Por la ley 24561, se estableció esta celebración, en reconocimiento a aquellos que con su valor, trabajo y sacrificio, contribuyeron a la grandeza de nuestra Patria. Se eligió esta fecha, por ser el día del nacimiento de Don Manuel Belgrano, uno de nuestros máximos próceres, hijo del inmigrante genovés Domingo Belgrano Peri y de la argentina María Josefa Casero. La decisión de emigrar a nuestro país , fue movida por la necesidad de huir de las guerras y la pobreza extrema.

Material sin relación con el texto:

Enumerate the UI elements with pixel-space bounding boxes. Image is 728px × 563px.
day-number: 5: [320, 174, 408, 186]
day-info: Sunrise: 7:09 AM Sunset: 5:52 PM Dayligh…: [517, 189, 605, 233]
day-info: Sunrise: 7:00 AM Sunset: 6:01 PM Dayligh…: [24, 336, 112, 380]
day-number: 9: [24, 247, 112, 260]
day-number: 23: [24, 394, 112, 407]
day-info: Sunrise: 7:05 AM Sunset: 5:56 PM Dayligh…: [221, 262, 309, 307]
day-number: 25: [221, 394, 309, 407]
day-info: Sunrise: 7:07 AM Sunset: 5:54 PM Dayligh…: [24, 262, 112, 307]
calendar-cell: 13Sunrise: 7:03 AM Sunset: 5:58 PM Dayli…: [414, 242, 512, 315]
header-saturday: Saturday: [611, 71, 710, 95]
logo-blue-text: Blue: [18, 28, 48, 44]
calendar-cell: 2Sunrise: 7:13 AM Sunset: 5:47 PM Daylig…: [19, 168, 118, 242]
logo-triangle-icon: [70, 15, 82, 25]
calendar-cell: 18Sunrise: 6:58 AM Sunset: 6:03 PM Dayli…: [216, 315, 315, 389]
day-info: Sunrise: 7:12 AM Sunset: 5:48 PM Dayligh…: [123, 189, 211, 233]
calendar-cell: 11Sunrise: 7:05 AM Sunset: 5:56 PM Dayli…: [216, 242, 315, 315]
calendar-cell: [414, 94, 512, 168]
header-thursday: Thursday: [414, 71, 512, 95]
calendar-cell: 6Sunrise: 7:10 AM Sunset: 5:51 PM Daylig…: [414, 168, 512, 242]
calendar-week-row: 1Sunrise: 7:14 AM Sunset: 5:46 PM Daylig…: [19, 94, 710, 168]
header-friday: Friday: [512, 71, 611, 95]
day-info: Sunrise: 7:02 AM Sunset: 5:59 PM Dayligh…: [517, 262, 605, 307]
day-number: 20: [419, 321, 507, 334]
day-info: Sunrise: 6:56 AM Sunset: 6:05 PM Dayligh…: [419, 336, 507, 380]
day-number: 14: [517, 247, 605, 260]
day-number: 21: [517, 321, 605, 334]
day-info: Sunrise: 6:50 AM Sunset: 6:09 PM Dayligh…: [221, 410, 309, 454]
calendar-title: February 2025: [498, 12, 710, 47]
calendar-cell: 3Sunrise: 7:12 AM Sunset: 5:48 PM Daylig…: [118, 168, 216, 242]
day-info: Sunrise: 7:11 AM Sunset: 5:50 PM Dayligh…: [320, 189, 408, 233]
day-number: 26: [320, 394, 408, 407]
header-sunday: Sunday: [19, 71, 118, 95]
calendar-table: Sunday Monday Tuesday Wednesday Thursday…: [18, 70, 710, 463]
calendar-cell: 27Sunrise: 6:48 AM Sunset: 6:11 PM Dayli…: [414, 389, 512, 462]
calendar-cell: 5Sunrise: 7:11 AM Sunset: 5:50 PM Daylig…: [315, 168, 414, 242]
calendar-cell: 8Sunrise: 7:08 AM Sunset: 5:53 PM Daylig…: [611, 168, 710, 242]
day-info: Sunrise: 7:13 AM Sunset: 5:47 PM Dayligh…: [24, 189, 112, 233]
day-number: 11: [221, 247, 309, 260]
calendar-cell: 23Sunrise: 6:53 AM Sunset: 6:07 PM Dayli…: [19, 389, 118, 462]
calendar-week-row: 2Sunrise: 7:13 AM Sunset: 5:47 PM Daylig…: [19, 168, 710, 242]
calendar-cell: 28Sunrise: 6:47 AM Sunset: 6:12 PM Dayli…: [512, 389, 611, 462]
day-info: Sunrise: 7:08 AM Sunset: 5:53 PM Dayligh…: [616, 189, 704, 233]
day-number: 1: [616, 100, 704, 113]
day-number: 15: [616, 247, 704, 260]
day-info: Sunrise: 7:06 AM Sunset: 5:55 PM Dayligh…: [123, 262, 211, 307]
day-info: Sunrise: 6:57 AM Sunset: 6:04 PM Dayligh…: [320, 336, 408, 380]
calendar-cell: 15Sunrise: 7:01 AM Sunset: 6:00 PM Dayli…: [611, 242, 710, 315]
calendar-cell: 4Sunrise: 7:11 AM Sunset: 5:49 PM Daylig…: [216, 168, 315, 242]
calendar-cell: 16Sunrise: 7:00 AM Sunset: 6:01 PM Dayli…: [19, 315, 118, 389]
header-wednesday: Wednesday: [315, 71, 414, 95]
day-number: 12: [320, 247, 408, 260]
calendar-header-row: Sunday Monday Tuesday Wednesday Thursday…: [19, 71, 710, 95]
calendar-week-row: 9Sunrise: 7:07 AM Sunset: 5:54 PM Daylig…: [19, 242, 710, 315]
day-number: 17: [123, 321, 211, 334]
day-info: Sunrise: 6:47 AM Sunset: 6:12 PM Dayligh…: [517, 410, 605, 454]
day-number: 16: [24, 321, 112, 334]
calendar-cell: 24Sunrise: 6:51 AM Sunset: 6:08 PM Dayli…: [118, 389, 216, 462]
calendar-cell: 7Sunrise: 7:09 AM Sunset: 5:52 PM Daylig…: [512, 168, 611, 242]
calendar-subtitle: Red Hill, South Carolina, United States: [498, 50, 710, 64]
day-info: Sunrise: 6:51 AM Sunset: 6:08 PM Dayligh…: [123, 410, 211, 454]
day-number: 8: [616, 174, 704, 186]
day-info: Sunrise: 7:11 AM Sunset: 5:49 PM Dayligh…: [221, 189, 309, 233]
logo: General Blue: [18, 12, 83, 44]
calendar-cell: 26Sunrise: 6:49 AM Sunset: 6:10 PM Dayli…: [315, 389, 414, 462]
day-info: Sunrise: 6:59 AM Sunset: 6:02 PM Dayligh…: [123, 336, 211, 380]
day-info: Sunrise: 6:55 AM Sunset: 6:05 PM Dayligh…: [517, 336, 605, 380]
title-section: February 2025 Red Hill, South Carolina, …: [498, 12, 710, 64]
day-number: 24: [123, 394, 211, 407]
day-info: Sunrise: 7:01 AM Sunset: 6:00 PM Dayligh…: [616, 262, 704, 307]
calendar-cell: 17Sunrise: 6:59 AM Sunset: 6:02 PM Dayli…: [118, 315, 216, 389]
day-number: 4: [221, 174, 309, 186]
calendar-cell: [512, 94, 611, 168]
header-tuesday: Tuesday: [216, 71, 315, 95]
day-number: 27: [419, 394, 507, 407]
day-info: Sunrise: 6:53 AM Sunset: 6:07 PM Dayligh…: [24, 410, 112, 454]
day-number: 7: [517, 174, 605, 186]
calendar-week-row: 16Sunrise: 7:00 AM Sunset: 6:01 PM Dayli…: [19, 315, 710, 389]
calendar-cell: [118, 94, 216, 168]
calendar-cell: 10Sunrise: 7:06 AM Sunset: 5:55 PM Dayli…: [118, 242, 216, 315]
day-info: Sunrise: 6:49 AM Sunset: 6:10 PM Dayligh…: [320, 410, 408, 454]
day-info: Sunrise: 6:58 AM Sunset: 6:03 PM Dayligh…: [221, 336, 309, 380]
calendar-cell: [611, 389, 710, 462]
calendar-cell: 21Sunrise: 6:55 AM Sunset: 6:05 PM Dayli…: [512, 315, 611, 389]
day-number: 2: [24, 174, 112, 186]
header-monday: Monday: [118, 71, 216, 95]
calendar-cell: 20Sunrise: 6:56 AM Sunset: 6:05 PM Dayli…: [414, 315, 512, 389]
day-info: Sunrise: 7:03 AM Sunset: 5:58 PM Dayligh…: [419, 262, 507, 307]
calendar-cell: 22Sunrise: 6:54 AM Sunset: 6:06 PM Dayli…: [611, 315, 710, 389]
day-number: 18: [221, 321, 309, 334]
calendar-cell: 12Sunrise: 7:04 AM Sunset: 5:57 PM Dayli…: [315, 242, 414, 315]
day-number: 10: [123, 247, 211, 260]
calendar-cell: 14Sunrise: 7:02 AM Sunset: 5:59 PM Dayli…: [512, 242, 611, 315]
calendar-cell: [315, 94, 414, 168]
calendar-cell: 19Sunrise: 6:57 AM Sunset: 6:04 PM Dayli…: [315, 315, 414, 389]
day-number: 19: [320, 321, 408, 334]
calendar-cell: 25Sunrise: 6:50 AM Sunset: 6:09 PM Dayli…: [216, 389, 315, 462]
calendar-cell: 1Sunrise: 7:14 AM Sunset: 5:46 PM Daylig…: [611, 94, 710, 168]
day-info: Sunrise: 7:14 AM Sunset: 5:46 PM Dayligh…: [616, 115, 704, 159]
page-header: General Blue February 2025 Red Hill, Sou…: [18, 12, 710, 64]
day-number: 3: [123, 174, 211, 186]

La gran mayoría se radicó definitivamente, sin romper los vínculos con sus familiares de Italia y sin perder la ilusión de volver a verlos ,algún día.No olvidaron su cultura ni sus costumbres, sino que las transmitieron a sus hijos para mantener vivas sus tradiciones. Sin proponérselo, apoyaron el Proyecto Nacional, que nació con la organización política del país. Fue la etapa de mayor progreso que se haya registrado en nuestra Patria. Los italianos, produjeron beneficiosos resultados y crearon obras trascendentes en los pueblos, que hoy son testimonios vivientes del esfuerzo y capacidad de trabajo que trajeron a estos lugares.Se puede decir con certeza, que en ningún país, la migración italiana, marcó tan profundamente a una nación, como es el caso de la Argentina.

Jorge Luis Borges afirmó :  » El argentino es un italiano que habla español».

Esa mañana fría de otoño, el puerto de Génova se había poblado de un bullicio inusitado. Además de las gaviotas que volaban nerviosas, cientos de carros ,se agolpaban en el muelle, para acercar a los pasajeros y sus enseres. Grandes baúles y cajas de madera eran subidos al barco por rudos marineros. El altoparlante apuraba a los pasajeros , quienes se fundían en interminables abrazos con sus familiares.

La escalerilla de la nave se humedecía con tantas lágrimas derramadas. Ya en cubierta, todos los viajeros se aferraban a los fríos barrotes , desafiando al viento helado que les pegaba en la cara. Se movían ansiosos , tratando de identificar el lugar  de su familia para un último adios. Canzanella los vio rápidamente ,los caballos blancos de su padre resaltaban en la multitud. Hizo círculos en el aire con el pañuelo celeste que su madre le había bordado para proteger su garganta, y en ese ondear que se hizo eterno, su corta vida se arremolinó en imágenes perfectamente ordenadas. Los juguetes  fabricados por su abuelo, la muñeca de trapo que ahora yacía sobre su cama,la escuela y todos sus amigos, los canastos de verduras recién cosechadas, las reuniones de todos los parientes para preparar la salsa de tomate, los tarros de leche recién ordeñada, el desayuno de la familia completa antes de la partida al campo o la quinta, la misa del domingo en la que se veía con Nicola ,un mozo que la doblaba en edad, lleno de sueños e ilusiones y con un espíritu aventurero que la enamoraría perdidamente.Los fuertes ruidos y las vibraciones del barco , la despertaron de sus pensamientos , el muelle se alejaba de su vista,los carros parecías pequeñas figuras , solo las gaviotas los acompañaban. Se aferró con fuerza al brazo de quien le había prometido un futuro pródigo de hijos, trabajo y buen pasar ,allá lejos , cruzando el Atlántico, en la Argentina.

Homenaje imaginario de Rulo Collaretti a Canzanella Di Nucci , su mamma abruzzesa.